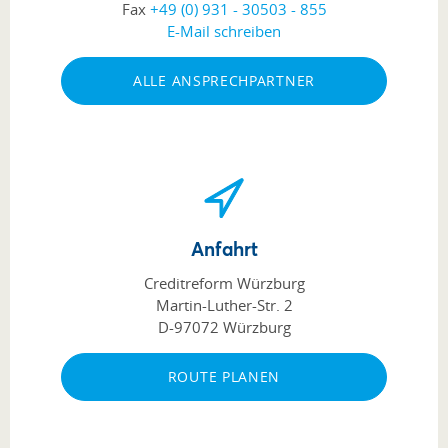
Fax
+49 (0) 931 - 30503 - 855
E-Mail schreiben
ALLE ANSPRECHPARTNER
Anfahrt
Creditreform Würzburg
Martin-Luther-Str. 2
D-97072 Würzburg
ROUTE PLANEN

* * * *

» **Work task**: Once the pictures are set aside, restate the remaining data above exactly.

» **Final answer**:
Fax
+49 (0) 931 - 30503 - 855
E-Mail schreiben
ALLE ANSPRECHPARTNER
Anfahrt
Creditreform Würzburg
Martin-Luther-Str. 2
D-97072 Würzburg
ROUTE PLANEN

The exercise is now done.